The line containing "Aktuellt just nu" and every line after it, through the last line of the records, are to be transcribed exactly, and nothing else.

Collection entries

+++

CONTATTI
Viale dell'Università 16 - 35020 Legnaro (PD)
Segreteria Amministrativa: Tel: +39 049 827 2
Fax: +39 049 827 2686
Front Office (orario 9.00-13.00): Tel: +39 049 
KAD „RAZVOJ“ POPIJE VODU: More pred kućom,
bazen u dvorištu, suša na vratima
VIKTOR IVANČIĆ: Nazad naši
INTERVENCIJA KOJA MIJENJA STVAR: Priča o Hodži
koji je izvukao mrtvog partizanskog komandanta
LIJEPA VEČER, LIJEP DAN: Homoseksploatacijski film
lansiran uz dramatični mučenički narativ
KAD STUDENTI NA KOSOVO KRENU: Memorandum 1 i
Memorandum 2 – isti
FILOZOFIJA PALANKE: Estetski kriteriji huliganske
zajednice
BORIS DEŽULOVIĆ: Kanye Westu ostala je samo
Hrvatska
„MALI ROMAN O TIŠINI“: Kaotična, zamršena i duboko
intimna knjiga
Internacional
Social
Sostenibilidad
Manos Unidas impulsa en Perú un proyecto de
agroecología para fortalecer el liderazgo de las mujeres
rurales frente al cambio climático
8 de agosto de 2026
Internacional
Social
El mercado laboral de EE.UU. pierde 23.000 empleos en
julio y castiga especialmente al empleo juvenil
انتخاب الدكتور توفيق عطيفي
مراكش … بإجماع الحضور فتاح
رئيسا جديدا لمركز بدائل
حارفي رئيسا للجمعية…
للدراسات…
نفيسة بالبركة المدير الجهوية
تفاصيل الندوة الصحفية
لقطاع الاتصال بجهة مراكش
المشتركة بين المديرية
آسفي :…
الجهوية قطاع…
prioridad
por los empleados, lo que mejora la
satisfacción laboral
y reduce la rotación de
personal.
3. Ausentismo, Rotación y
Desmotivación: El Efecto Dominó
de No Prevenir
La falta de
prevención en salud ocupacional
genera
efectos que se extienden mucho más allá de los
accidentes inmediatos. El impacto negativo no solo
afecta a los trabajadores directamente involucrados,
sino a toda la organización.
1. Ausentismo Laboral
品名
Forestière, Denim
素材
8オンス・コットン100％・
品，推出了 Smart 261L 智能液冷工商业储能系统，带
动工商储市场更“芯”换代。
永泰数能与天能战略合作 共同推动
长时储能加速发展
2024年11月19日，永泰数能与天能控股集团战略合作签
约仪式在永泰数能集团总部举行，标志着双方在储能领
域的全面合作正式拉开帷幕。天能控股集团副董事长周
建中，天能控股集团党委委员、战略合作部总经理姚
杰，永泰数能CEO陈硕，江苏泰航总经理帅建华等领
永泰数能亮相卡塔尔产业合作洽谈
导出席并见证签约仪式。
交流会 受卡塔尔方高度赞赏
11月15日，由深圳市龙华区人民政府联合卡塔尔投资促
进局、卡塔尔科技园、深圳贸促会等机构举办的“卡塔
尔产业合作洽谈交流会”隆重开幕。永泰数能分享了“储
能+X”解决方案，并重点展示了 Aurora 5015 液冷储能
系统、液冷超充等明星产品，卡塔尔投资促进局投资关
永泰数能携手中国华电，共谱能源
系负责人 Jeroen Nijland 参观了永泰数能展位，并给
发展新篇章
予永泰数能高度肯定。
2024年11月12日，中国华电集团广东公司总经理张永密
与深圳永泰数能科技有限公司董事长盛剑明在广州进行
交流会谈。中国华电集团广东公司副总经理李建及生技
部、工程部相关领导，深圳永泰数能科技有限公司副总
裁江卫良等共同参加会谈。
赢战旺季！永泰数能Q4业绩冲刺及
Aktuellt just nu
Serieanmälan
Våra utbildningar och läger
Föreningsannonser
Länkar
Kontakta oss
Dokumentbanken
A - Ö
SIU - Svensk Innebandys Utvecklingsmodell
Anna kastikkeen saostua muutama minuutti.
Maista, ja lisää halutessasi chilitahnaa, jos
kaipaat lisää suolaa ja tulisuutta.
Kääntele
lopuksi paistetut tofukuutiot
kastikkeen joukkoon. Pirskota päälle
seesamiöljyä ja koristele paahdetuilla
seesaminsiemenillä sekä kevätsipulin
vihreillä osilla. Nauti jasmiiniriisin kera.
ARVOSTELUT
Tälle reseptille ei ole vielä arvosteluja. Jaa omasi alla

+++

Task output
Aktuellt just nu
Serieanmälan
Våra utbildningar och läger
Föreningsannonser
Länkar
Kontakta oss
Dokumentbanken
A - Ö
SIU - Svensk Innebandys Utvecklingsmodell
Anna kastikkeen saostua muutama minuutti.
Maista, ja lisää halutessasi chilitahnaa, jos
kaipaat lisää suolaa ja tulisuutta.
Kääntele
lopuksi paistetut tofukuutiot
kastikkeen joukkoon. Pirskota päälle
seesamiöljyä ja koristele paahdetuilla
seesaminsiemenillä sekä kevätsipulin
vihreillä osilla. Nauti jasmiiniriisin kera.
ARVOSTELUT
Tälle reseptille ei ole vielä arvosteluja. Jaa omasi alla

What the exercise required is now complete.